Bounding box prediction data
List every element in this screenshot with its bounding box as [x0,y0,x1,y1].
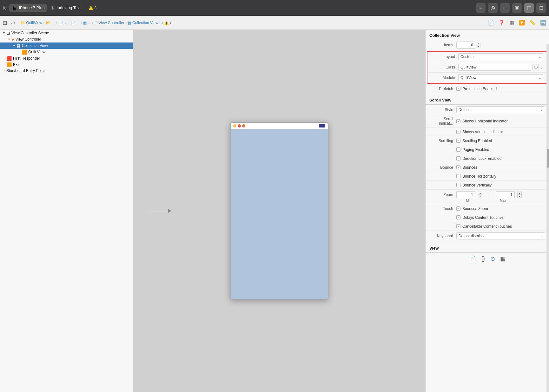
keyboard-dropdown[interactable]: Do not dismiss ⌄ [456,232,545,239]
scroll-thumb[interactable] [547,149,549,168]
folder-icon: 📁 [20,21,25,25]
bounce-v-checkbox[interactable] [456,183,460,187]
items-decrement[interactable]: ▼ [476,45,480,48]
cv-icon: ▦ [128,21,131,25]
breadcrumb-collectionview[interactable]: ▦ Collection View [128,21,158,25]
warning-badge[interactable]: ⚠️ 8 [89,6,97,10]
layout1-btn[interactable]: ▣ [512,3,522,13]
row-style: Style Default ⌄ [426,105,549,115]
size-icon[interactable]: 📏 [529,20,536,26]
bounce-h-control: Bounce Horizontally [456,174,545,179]
class-label: Class [431,65,458,69]
scroll-v-label: Shows Vertical Indicator [462,130,503,134]
zoom-max-dec[interactable]: ▼ [517,195,522,198]
attributes-icon[interactable]: 🔽 [519,20,525,26]
breadcrumb-viewcontroller[interactable]: ⊡ View Controller [95,21,124,25]
sep3: › [69,21,69,24]
zoom-max-inc[interactable]: ▲ [517,192,522,195]
tree-item-firstresponder[interactable]: 🟥 First Responder [0,55,133,62]
tree-item-exit[interactable]: 🟧 Exit [0,62,133,68]
row-scrolling-enabled: Scrolling Scrolling Enabled [426,136,549,145]
arrow-vc-scene: ▼ [3,31,6,35]
items-increment[interactable]: ▲ [476,42,480,45]
class-info-btn[interactable]: ⓘ [532,64,539,70]
breadcrumb-ellipsis3[interactable]: 📄 ... [71,21,80,25]
view-icon1[interactable]: 📄 [469,255,476,262]
zoom-max-stepper[interactable]: ▲ ▼ [517,192,522,198]
status-orange [242,124,245,127]
scroll-h-checkbox[interactable] [456,119,460,123]
row-zoom: Zoom 1 ▲ ▼ 1 ▲ ▼ Min [426,190,549,204]
paging-checkbox[interactable] [456,147,460,152]
delays-checkbox[interactable] [456,215,460,219]
sep2: › [56,21,57,24]
breadcrumb-ellipsis1[interactable]: 📂 ... [46,21,55,25]
zoom-min-dec[interactable]: ▼ [478,195,482,198]
scrolling-enabled-checkbox[interactable] [456,139,460,143]
zoom-min-stepper[interactable]: ▲ ▼ [478,192,482,198]
scene-tree-panel: ▼ ⊡ View Controller Scene ▼ ● View Contr… [0,30,133,392]
row-paging: Paging Enabled [426,145,549,154]
bounces-zoom-checkbox[interactable] [456,206,460,211]
tree-item-cv[interactable]: ▼ ▦ Collection View [0,42,133,49]
bounce-v-control: Bounce Vertically [456,183,545,187]
style-dropdown[interactable]: Default ⌄ [456,106,545,113]
row-bounces: Bounce Bounces [426,163,549,172]
layout3-btn[interactable]: ⊡ [536,3,546,13]
zoom-max-field[interactable]: 1 [496,191,515,198]
bounces-checkbox[interactable] [456,165,460,169]
tree-item-entry[interactable]: → Storyboard Entry Point [0,68,133,74]
grid-icon-btn[interactable]: ⊞ [3,19,7,26]
breadcrumb-ellipsis2[interactable]: 📄 ... [58,21,67,25]
bounces-zoom-label: Bounces Zoom [462,206,488,211]
label-cv: Collection View [22,43,48,48]
back-btn[interactable]: ← [500,3,510,13]
tree-item-quiltview[interactable]: 🟧 Quilt View [0,49,133,55]
scroll-ind-label: Scroll Indicat... [429,117,456,126]
scrolling-enabled-row: Scrolling Enabled [456,139,492,143]
scroll-v-control: Shows Vertical Indicator [456,130,545,134]
bounce-v-row: Bounce Vertically [456,183,492,187]
zoom-min-field[interactable]: 1 [456,191,475,198]
scroll-track[interactable] [546,44,549,392]
device-selector[interactable]: 📱 iPhone 7 Plus [9,4,47,12]
layout-label: Layout [431,55,458,59]
tree-item-vc-scene[interactable]: ▼ ⊡ View Controller Scene [0,30,133,36]
label-fr: First Responder [13,56,40,61]
file-inspector-icon[interactable]: 📄 [488,20,494,26]
help-icon[interactable]: ❓ [499,20,505,26]
connections-icon[interactable]: ➡️ [540,20,546,26]
cancellable-checkbox[interactable] [456,224,460,228]
layout-dropdown[interactable]: Custom ⌄ [458,53,543,60]
arrow-line [149,211,168,211]
class-field[interactable]: QuiltView [458,64,531,71]
sep4: › [81,21,82,24]
status-red [238,124,241,127]
items-stepper[interactable]: ▲ ▼ [476,42,480,48]
bounce-h-row: Bounce Horizontally [456,174,496,179]
identity-icon[interactable]: ▦ [509,20,514,26]
view-icon3[interactable]: ⊙ [490,255,495,262]
items-field[interactable]: 0 [456,42,475,49]
nav-forward[interactable]: › [14,20,16,25]
row-delays-content: Delays Content Touches [426,213,549,222]
direction-checkbox[interactable] [456,156,460,160]
view-icon2[interactable]: {} [481,255,485,262]
breadcrumb-ellipsis4[interactable]: ▦ ... [83,21,91,25]
tree-item-vc[interactable]: ▼ ● View Controller [0,36,133,42]
layout2-btn[interactable]: ▢ [524,3,534,13]
module-dropdown[interactable]: QuiltView ⌄ [458,74,543,81]
refresh-btn[interactable]: ◎ [488,3,498,13]
nav-back[interactable]: ‹ [11,20,13,25]
view-icon4[interactable]: ▦ [500,255,506,262]
breadcrumb-quiltview[interactable]: 📁 QuiltView [20,21,42,25]
scroll-v-checkbox[interactable] [456,130,460,134]
lines-btn[interactable]: ≡ [476,3,486,13]
row-layout: Layout Custom ⌄ [427,52,547,62]
back-nav-btn[interactable]: le [3,5,7,10]
zoom-min-inc[interactable]: ▲ [478,192,482,195]
bounce-h-checkbox[interactable] [456,174,460,178]
prefetch-checkbox[interactable] [456,87,460,91]
zoom-min-label: Min [459,199,478,202]
class-control: QuiltView ⓘ ⌄ [458,64,543,71]
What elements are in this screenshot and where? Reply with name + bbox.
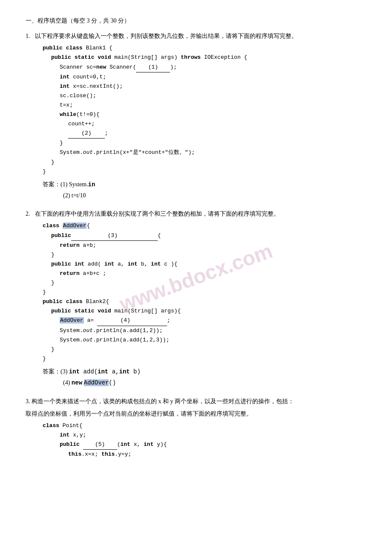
question-1-answer: 答案：(1) System.in (2) t=t/10 — [43, 179, 366, 201]
question-1: 1. 以下程序要求从键盘输入一个整数，判别该整数为几位数，并输出结果，请将下面的… — [26, 32, 366, 201]
question-2-header: 2. 在下面的程序中使用方法重载分别实现了两个和三个整数的相加，请将下面的程序填… — [26, 209, 366, 219]
question-2-answer: 答案：(3) int add(int a,int b) (4) new AddO… — [43, 366, 366, 388]
question-1-code: public class Blank1 { public static void… — [43, 43, 366, 176]
section-title: 一、程序填空题（每空 3 分，共 30 分） — [26, 17, 366, 25]
question-3: 3. 构造一个类来描述一个点，该类的构成包括点的 x 和 y 两个坐标，以及一些… — [26, 397, 366, 459]
question-3-header: 3. 构造一个类来描述一个点，该类的构成包括点的 x 和 y 两个坐标，以及一些… — [26, 397, 366, 406]
question-3-code: class Point{ int x,y; public (5) (int x,… — [43, 421, 366, 459]
question-1-header: 1. 以下程序要求从键盘输入一个整数，判别该整数为几位数，并输出结果，请将下面的… — [26, 32, 366, 41]
question-2: 2. 在下面的程序中使用方法重载分别实现了两个和三个整数的相加，请将下面的程序填… — [26, 209, 366, 388]
question-2-code: class AddOver{ public (3) { return a+b; … — [43, 221, 366, 363]
question-3-header2: 取得点的坐标值，利用另一个点对当前点的坐标进行赋值，请将下面的程序填写完整。 — [26, 409, 366, 419]
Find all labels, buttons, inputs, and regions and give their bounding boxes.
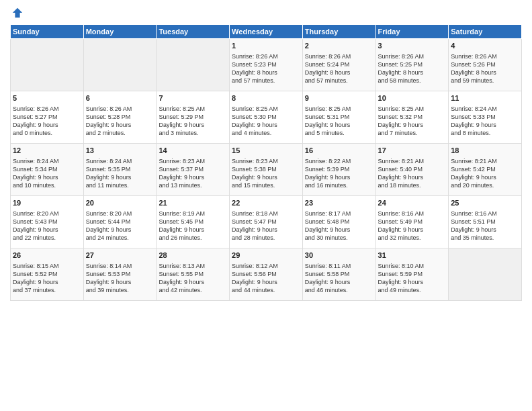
day-number: 27 bbox=[86, 250, 154, 261]
day-number: 30 bbox=[305, 250, 373, 261]
day-number: 22 bbox=[232, 198, 300, 208]
calendar-cell: 28Sunrise: 8:13 AM Sunset: 5:55 PM Dayli… bbox=[157, 248, 230, 301]
calendar-cell: 23Sunrise: 8:17 AM Sunset: 5:48 PM Dayli… bbox=[302, 196, 375, 248]
calendar-cell: 6Sunrise: 8:26 AM Sunset: 5:28 PM Daylig… bbox=[83, 91, 157, 144]
day-number: 26 bbox=[13, 250, 81, 261]
day-number: 8 bbox=[232, 93, 300, 103]
day-info: Sunrise: 8:25 AM Sunset: 5:29 PM Dayligh… bbox=[159, 105, 227, 138]
day-number: 13 bbox=[86, 146, 154, 156]
calendar-cell: 10Sunrise: 8:25 AM Sunset: 5:32 PM Dayli… bbox=[375, 91, 449, 144]
day-number: 2 bbox=[305, 41, 373, 51]
day-info: Sunrise: 8:12 AM Sunset: 5:56 PM Dayligh… bbox=[232, 262, 300, 295]
calendar-cell: 7Sunrise: 8:25 AM Sunset: 5:29 PM Daylig… bbox=[157, 91, 230, 144]
calendar-cell: 17Sunrise: 8:21 AM Sunset: 5:40 PM Dayli… bbox=[375, 144, 449, 196]
day-number: 3 bbox=[378, 41, 447, 51]
day-header-saturday: Saturday bbox=[449, 25, 522, 39]
day-info: Sunrise: 8:19 AM Sunset: 5:45 PM Dayligh… bbox=[159, 210, 227, 242]
day-info: Sunrise: 8:15 AM Sunset: 5:52 PM Dayligh… bbox=[13, 262, 81, 295]
day-info: Sunrise: 8:18 AM Sunset: 5:47 PM Dayligh… bbox=[232, 210, 300, 242]
calendar-cell: 9Sunrise: 8:25 AM Sunset: 5:31 PM Daylig… bbox=[302, 91, 375, 144]
day-number: 28 bbox=[159, 250, 227, 261]
day-info: Sunrise: 8:26 AM Sunset: 5:28 PM Dayligh… bbox=[86, 105, 154, 138]
day-number: 24 bbox=[378, 198, 447, 208]
day-number: 4 bbox=[451, 41, 519, 51]
day-header-friday: Friday bbox=[375, 25, 449, 39]
days-header-row: SundayMondayTuesdayWednesdayThursdayFrid… bbox=[11, 25, 522, 39]
day-info: Sunrise: 8:21 AM Sunset: 5:42 PM Dayligh… bbox=[451, 157, 519, 190]
day-number: 15 bbox=[232, 146, 300, 156]
logo bbox=[10, 7, 24, 19]
day-info: Sunrise: 8:16 AM Sunset: 5:51 PM Dayligh… bbox=[451, 210, 519, 242]
calendar-cell: 27Sunrise: 8:14 AM Sunset: 5:53 PM Dayli… bbox=[83, 248, 157, 301]
calendar-week-1: 1Sunrise: 8:26 AM Sunset: 5:23 PM Daylig… bbox=[11, 39, 522, 91]
day-header-monday: Monday bbox=[83, 25, 157, 39]
calendar-cell: 1Sunrise: 8:26 AM Sunset: 5:23 PM Daylig… bbox=[230, 39, 303, 91]
calendar-cell: 8Sunrise: 8:25 AM Sunset: 5:30 PM Daylig… bbox=[230, 91, 303, 144]
svg-marker-0 bbox=[13, 8, 22, 17]
calendar-cell: 12Sunrise: 8:24 AM Sunset: 5:34 PM Dayli… bbox=[11, 144, 84, 196]
calendar-cell: 18Sunrise: 8:21 AM Sunset: 5:42 PM Dayli… bbox=[449, 144, 522, 196]
calendar-cell: 11Sunrise: 8:24 AM Sunset: 5:33 PM Dayli… bbox=[449, 91, 522, 144]
day-info: Sunrise: 8:25 AM Sunset: 5:31 PM Dayligh… bbox=[305, 105, 373, 138]
calendar-cell: 30Sunrise: 8:11 AM Sunset: 5:58 PM Dayli… bbox=[302, 248, 375, 301]
day-header-thursday: Thursday bbox=[302, 25, 375, 39]
calendar-cell bbox=[449, 248, 522, 301]
day-number: 6 bbox=[86, 93, 154, 103]
calendar-cell: 3Sunrise: 8:26 AM Sunset: 5:25 PM Daylig… bbox=[375, 39, 449, 91]
day-info: Sunrise: 8:23 AM Sunset: 5:37 PM Dayligh… bbox=[159, 157, 227, 190]
day-info: Sunrise: 8:25 AM Sunset: 5:30 PM Dayligh… bbox=[232, 105, 300, 138]
day-header-tuesday: Tuesday bbox=[157, 25, 230, 39]
day-number: 31 bbox=[378, 250, 447, 261]
day-info: Sunrise: 8:13 AM Sunset: 5:55 PM Dayligh… bbox=[159, 262, 227, 295]
day-info: Sunrise: 8:26 AM Sunset: 5:26 PM Dayligh… bbox=[451, 52, 519, 85]
calendar-cell: 21Sunrise: 8:19 AM Sunset: 5:45 PM Dayli… bbox=[157, 196, 230, 248]
calendar-cell bbox=[11, 39, 84, 91]
calendar-cell: 5Sunrise: 8:26 AM Sunset: 5:27 PM Daylig… bbox=[11, 91, 84, 144]
day-info: Sunrise: 8:24 AM Sunset: 5:35 PM Dayligh… bbox=[86, 157, 154, 190]
day-number: 23 bbox=[305, 198, 373, 208]
day-info: Sunrise: 8:25 AM Sunset: 5:32 PM Dayligh… bbox=[378, 105, 447, 138]
day-number: 12 bbox=[13, 146, 81, 156]
day-info: Sunrise: 8:26 AM Sunset: 5:23 PM Dayligh… bbox=[232, 52, 300, 85]
calendar-cell: 14Sunrise: 8:23 AM Sunset: 5:37 PM Dayli… bbox=[157, 144, 230, 196]
day-info: Sunrise: 8:24 AM Sunset: 5:34 PM Dayligh… bbox=[13, 157, 81, 190]
calendar-cell bbox=[157, 39, 230, 91]
day-number: 20 bbox=[86, 198, 154, 208]
day-number: 11 bbox=[451, 93, 519, 103]
day-info: Sunrise: 8:24 AM Sunset: 5:33 PM Dayligh… bbox=[451, 105, 519, 138]
calendar-cell: 20Sunrise: 8:20 AM Sunset: 5:44 PM Dayli… bbox=[83, 196, 157, 248]
calendar-week-4: 19Sunrise: 8:20 AM Sunset: 5:43 PM Dayli… bbox=[11, 196, 522, 248]
calendar-cell: 29Sunrise: 8:12 AM Sunset: 5:56 PM Dayli… bbox=[230, 248, 303, 301]
day-info: Sunrise: 8:16 AM Sunset: 5:49 PM Dayligh… bbox=[378, 210, 447, 242]
calendar-cell: 24Sunrise: 8:16 AM Sunset: 5:49 PM Dayli… bbox=[375, 196, 449, 248]
day-number: 16 bbox=[305, 146, 373, 156]
header bbox=[10, 7, 522, 19]
calendar-cell: 31Sunrise: 8:10 AM Sunset: 5:59 PM Dayli… bbox=[375, 248, 449, 301]
day-info: Sunrise: 8:11 AM Sunset: 5:58 PM Dayligh… bbox=[305, 262, 373, 295]
day-header-wednesday: Wednesday bbox=[230, 25, 303, 39]
day-info: Sunrise: 8:21 AM Sunset: 5:40 PM Dayligh… bbox=[378, 157, 447, 190]
calendar-cell: 15Sunrise: 8:23 AM Sunset: 5:38 PM Dayli… bbox=[230, 144, 303, 196]
day-info: Sunrise: 8:22 AM Sunset: 5:39 PM Dayligh… bbox=[305, 157, 373, 190]
calendar-cell: 25Sunrise: 8:16 AM Sunset: 5:51 PM Dayli… bbox=[449, 196, 522, 248]
calendar-cell: 26Sunrise: 8:15 AM Sunset: 5:52 PM Dayli… bbox=[11, 248, 84, 301]
day-number: 1 bbox=[232, 41, 300, 51]
logo-icon bbox=[11, 7, 24, 19]
day-info: Sunrise: 8:17 AM Sunset: 5:48 PM Dayligh… bbox=[305, 210, 373, 242]
calendar-cell: 2Sunrise: 8:26 AM Sunset: 5:24 PM Daylig… bbox=[302, 39, 375, 91]
day-number: 17 bbox=[378, 146, 447, 156]
day-number: 10 bbox=[378, 93, 447, 103]
day-number: 14 bbox=[159, 146, 227, 156]
calendar-week-5: 26Sunrise: 8:15 AM Sunset: 5:52 PM Dayli… bbox=[11, 248, 522, 301]
day-info: Sunrise: 8:26 AM Sunset: 5:27 PM Dayligh… bbox=[13, 105, 81, 138]
day-number: 25 bbox=[451, 198, 519, 208]
day-info: Sunrise: 8:26 AM Sunset: 5:24 PM Dayligh… bbox=[305, 52, 373, 85]
page: SundayMondayTuesdayWednesdayThursdayFrid… bbox=[0, 0, 532, 411]
day-number: 29 bbox=[232, 250, 300, 261]
day-number: 5 bbox=[13, 93, 81, 103]
day-header-sunday: Sunday bbox=[11, 25, 84, 39]
day-info: Sunrise: 8:10 AM Sunset: 5:59 PM Dayligh… bbox=[378, 262, 447, 295]
calendar-week-3: 12Sunrise: 8:24 AM Sunset: 5:34 PM Dayli… bbox=[11, 144, 522, 196]
day-info: Sunrise: 8:14 AM Sunset: 5:53 PM Dayligh… bbox=[86, 262, 154, 295]
day-number: 21 bbox=[159, 198, 227, 208]
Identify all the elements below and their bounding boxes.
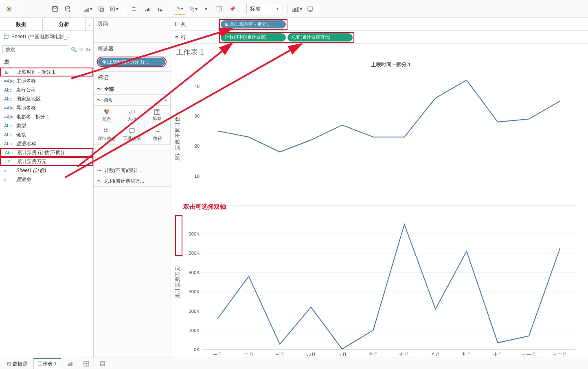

### What the task requires
Search the data for the word "zoom" and copy each line where it appears.

### Result for this task
zoom-max-dec[interactable]: ▼ [517,195,522,198]
zoom-max-inc[interactable]: ▲ [517,192,522,195]
zoom-max-stepper[interactable]: ▲ ▼ [517,192,522,198]
row-zoom: Zoom 1 ▲ ▼ 1 ▲ ▼ Min [426,190,549,204]
zoom-min-dec[interactable]: ▼ [478,195,482,198]
zoom-min-stepper[interactable]: ▲ ▼ [478,192,482,198]
bounces-zoom-checkbox[interactable] [456,206,460,211]
zoom-max-field[interactable]: 1 [496,191,515,198]
bounces-zoom-label: Bounces Zoom [462,206,488,211]
zoom-min-field[interactable]: 1 [456,191,475,198]
zoom-min-inc[interactable]: ▲ [478,192,482,195]
zoom-min-label: Min [459,199,478,202]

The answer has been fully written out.